Son olarak döviz kuru ile ilgili görüşlerini belirten Gümüşkaya, “Türkiye’de lüzumsuz artan TL maliyetleri ve baskı altında tutulan döviz kuru var. Burada döviz kuru artışı derken de insanlar bunu da anlamıyor. Sanki böyle yükselsin, döviz kuru patlasın gibi algılanıyor ama öyle değil. Sizin ülkenizde var olan enflasyonu karşılayacak düzeyde döviz kurunu artırmak zorundasınız. Bunun altındaki ve üstündeki bütün değişimler zarar verir. Bu durum ülke içinde ihracata yönelik üretimlerimizi baltalıyor. Dışarıdaki mallar bize göre ucuzluyor. Dolayısıyla insanlar içeride üretme yerine dışarıdan ithal ediyor. Mesela geçen yıl hazır giyim ithalatı 4,5 milyar Dolara çıktı. Çünkü daha ucuz. Sen döviz kurunu doğru konumlandırmadığın için dışarıdaki mal daha ucuza geliyor. İnşallah o acı patlama noktasına gelmeden, ciddi tedbirler alınır” diyerek, sözlerini noktalıyor.

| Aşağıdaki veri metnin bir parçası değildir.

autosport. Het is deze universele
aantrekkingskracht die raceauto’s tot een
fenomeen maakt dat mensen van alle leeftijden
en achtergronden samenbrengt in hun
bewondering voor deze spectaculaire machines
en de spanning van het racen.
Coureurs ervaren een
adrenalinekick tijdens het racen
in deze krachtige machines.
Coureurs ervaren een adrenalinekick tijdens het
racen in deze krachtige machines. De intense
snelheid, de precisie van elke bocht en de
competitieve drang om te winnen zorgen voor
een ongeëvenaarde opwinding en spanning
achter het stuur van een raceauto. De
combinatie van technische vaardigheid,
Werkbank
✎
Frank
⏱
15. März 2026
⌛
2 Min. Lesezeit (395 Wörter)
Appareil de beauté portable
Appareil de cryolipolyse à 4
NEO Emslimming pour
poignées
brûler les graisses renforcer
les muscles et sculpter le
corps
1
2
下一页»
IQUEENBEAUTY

Görüldüğü üzere Türkiye için katma değer olarak büyük bir öneme sahip olan hazır giyim ve tekstilin kıymetini bilmeli, sektörü geri planda bırakmak, sektörden çıkmak gibi söylemlerin aksine doğru teşvikler ve doğru planlamalar ile sektörü dünyanın zirvesine çıkarmak için çalışmalar yapılmalı.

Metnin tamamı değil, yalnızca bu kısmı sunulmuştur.